Compensation Structure Analysis
- Pay mix and rigor: 2024 delivered no AIP payout and forfeited the 2022–2024 PSUs, reinforcing high at‑risk pay tied to objective financial metrics and TSR modifiers; 2023 paid a below-target AIP (85.6% at the company level), with Timm’s non‑equity incentive at $1,057,160 .
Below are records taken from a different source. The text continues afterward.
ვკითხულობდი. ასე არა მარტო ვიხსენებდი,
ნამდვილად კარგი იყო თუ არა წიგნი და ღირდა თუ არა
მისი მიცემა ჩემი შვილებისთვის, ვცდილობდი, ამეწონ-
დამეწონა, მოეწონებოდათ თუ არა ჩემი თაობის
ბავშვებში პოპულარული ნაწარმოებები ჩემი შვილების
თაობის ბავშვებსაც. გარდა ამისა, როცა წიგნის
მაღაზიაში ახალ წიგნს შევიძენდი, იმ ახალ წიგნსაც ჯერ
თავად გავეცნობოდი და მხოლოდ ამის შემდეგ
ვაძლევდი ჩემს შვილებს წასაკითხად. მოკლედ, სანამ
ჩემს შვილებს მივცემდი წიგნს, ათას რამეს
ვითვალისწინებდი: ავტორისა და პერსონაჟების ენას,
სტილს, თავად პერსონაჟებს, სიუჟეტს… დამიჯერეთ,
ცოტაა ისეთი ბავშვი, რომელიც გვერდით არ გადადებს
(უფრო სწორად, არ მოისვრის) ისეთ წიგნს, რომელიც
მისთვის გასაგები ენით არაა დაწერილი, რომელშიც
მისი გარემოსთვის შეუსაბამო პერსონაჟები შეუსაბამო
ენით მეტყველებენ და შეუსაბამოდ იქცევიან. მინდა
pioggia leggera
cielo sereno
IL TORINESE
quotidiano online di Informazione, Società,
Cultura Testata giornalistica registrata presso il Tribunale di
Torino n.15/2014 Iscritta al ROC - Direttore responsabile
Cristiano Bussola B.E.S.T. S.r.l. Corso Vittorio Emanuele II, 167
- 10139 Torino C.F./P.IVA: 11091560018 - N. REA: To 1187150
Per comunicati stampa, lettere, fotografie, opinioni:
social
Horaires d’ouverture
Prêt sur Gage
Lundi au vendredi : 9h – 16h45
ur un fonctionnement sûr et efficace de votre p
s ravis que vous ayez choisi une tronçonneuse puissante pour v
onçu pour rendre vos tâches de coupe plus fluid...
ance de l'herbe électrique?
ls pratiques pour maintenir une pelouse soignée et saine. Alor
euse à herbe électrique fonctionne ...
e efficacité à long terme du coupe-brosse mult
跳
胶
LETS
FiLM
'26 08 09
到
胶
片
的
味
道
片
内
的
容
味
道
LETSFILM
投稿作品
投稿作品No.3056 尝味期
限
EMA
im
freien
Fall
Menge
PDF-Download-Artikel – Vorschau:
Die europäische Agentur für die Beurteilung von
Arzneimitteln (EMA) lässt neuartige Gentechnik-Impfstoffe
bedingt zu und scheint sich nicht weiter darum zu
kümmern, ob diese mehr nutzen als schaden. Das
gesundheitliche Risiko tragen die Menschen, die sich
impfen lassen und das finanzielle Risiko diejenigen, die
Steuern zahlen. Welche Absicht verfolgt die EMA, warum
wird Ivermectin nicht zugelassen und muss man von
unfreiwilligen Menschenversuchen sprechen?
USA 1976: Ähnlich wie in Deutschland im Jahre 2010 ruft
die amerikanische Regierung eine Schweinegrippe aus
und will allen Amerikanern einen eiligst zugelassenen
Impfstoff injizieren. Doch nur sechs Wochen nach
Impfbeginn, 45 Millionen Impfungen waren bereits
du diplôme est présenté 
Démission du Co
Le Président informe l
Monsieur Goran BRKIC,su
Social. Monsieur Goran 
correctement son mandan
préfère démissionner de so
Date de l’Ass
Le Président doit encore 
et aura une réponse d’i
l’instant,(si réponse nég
- Equity over cash: 2024 long-term grant targeted $2.3M for Timm (65% PSUs/35% RSUs), with detailed share counts and time-based vesting over four years, aligning retention and performance .
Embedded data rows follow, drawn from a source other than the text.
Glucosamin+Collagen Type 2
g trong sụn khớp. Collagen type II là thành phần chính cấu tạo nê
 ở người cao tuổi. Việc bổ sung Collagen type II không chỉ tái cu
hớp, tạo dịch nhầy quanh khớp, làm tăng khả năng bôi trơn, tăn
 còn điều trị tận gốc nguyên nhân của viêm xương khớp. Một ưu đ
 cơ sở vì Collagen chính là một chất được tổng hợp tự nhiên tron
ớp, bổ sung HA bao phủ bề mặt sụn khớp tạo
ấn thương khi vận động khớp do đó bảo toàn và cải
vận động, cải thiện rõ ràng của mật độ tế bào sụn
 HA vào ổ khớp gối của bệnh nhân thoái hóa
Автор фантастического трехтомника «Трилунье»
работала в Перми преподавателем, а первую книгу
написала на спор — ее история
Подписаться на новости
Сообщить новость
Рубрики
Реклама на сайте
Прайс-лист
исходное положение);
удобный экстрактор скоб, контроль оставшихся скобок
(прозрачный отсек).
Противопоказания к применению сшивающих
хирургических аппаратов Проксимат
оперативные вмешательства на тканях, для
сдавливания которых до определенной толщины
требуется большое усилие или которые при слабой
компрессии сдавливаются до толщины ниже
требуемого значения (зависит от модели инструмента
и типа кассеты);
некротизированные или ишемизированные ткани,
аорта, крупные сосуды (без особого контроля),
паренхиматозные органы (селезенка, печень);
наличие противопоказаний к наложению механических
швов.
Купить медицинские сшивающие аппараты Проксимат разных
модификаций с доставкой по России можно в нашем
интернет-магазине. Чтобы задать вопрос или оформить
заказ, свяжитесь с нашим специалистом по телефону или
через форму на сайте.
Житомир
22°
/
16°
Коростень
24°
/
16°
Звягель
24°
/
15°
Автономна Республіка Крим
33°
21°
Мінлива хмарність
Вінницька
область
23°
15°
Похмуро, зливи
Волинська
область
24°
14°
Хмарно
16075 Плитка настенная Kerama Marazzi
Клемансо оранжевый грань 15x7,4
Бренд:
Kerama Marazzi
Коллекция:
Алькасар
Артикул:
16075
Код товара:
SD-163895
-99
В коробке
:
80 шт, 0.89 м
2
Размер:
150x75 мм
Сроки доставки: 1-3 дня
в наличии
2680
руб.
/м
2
- Guaranteed/retention elements: Timm’s two cash retention payments ($450k each; Jan 1, 2024 and Jan 1, 2025), plus an April 21, 2023 RSU subject to repayment until May 1, 2025, add retention stability but are modest relative to overall pay .
- Governance safeguards: Double-trigger CoC; 2.99x cash severance cap policy; clawback policy; restrictions on hedging/pledging; robust ownership guidelines; consistently strong say-on-pay support historically (>90%) .
Performance & Track Record
Pay-versus-performance table highlights (company-reported):
| Metric | FY 2020 | FY 2021 | FY 2022 | FY 2023 | FY 2024 |
|---|---|---|---|---|---|
| Net Sales ($ millions) | 15,031 | 18,471 | 17,161 | 16,586 | 15,385 |
| Net Income (Loss) ($ millions) | (163) | 938 | (19) | 317 | 109 |
| Cumulative TSR Value ($100 investment) | 106.88 | 148.59 | 82.19 | 75.08 | 41.57 |
Context: 2021–2023 PSU payout was cut by TSR modifier, and 2022–2024 PSUs were forfeited—reflecting underperformance vs goals and peers over multi‑year windows .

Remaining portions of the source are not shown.